>>

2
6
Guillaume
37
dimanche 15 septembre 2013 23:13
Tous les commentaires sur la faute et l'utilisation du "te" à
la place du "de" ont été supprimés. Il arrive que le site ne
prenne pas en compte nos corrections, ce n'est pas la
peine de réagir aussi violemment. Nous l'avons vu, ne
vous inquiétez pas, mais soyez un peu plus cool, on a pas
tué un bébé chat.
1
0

<<
>>

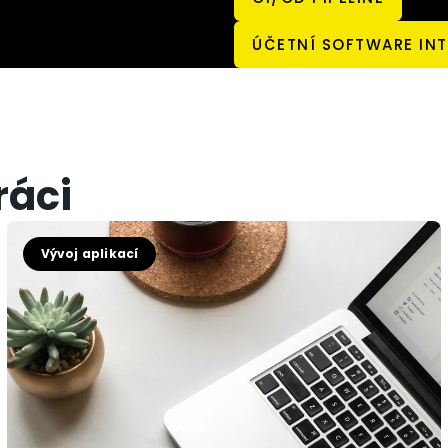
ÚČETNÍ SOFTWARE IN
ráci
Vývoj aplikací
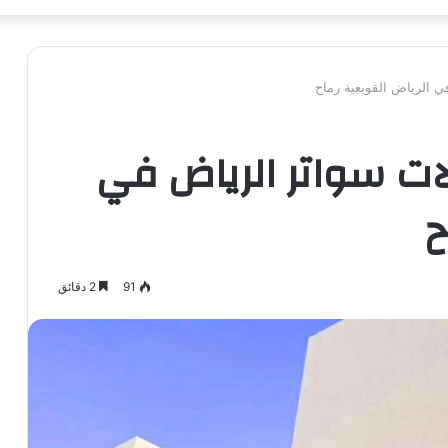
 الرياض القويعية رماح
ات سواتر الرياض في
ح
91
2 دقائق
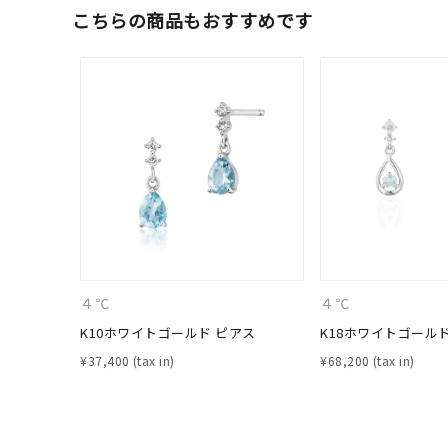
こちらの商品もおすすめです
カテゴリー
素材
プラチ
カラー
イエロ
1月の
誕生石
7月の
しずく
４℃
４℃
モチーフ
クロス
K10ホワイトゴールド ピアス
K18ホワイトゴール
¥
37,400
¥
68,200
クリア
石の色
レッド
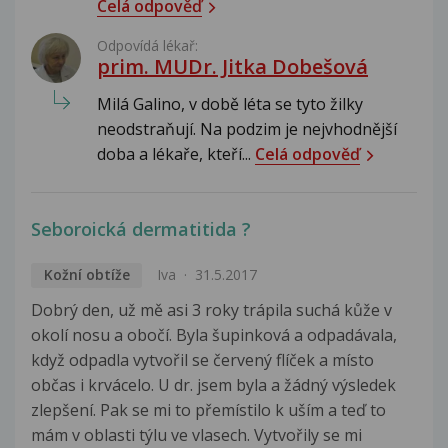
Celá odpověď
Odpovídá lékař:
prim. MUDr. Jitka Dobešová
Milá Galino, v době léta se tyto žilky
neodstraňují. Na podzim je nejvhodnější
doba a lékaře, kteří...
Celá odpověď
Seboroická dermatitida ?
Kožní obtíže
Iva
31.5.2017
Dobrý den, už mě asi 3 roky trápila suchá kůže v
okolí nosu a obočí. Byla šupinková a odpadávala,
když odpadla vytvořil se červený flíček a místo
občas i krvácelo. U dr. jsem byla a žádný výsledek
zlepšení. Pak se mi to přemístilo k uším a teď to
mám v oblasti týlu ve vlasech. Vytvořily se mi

<<

* _PROBLEM TO WORK ON_
The reply should consist solely of the lines above from the one that has "občas i krvácelo." through the one that has "mám v oblasti", reproduced exactly.

* _YOUR RESPONSE_
občas i krvácelo. U dr. jsem byla a žádný výsledek
zlepšení. Pak se mi to přemístilo k uším a teď to
mám v oblasti týlu ve vlasech. Vytvořily se mi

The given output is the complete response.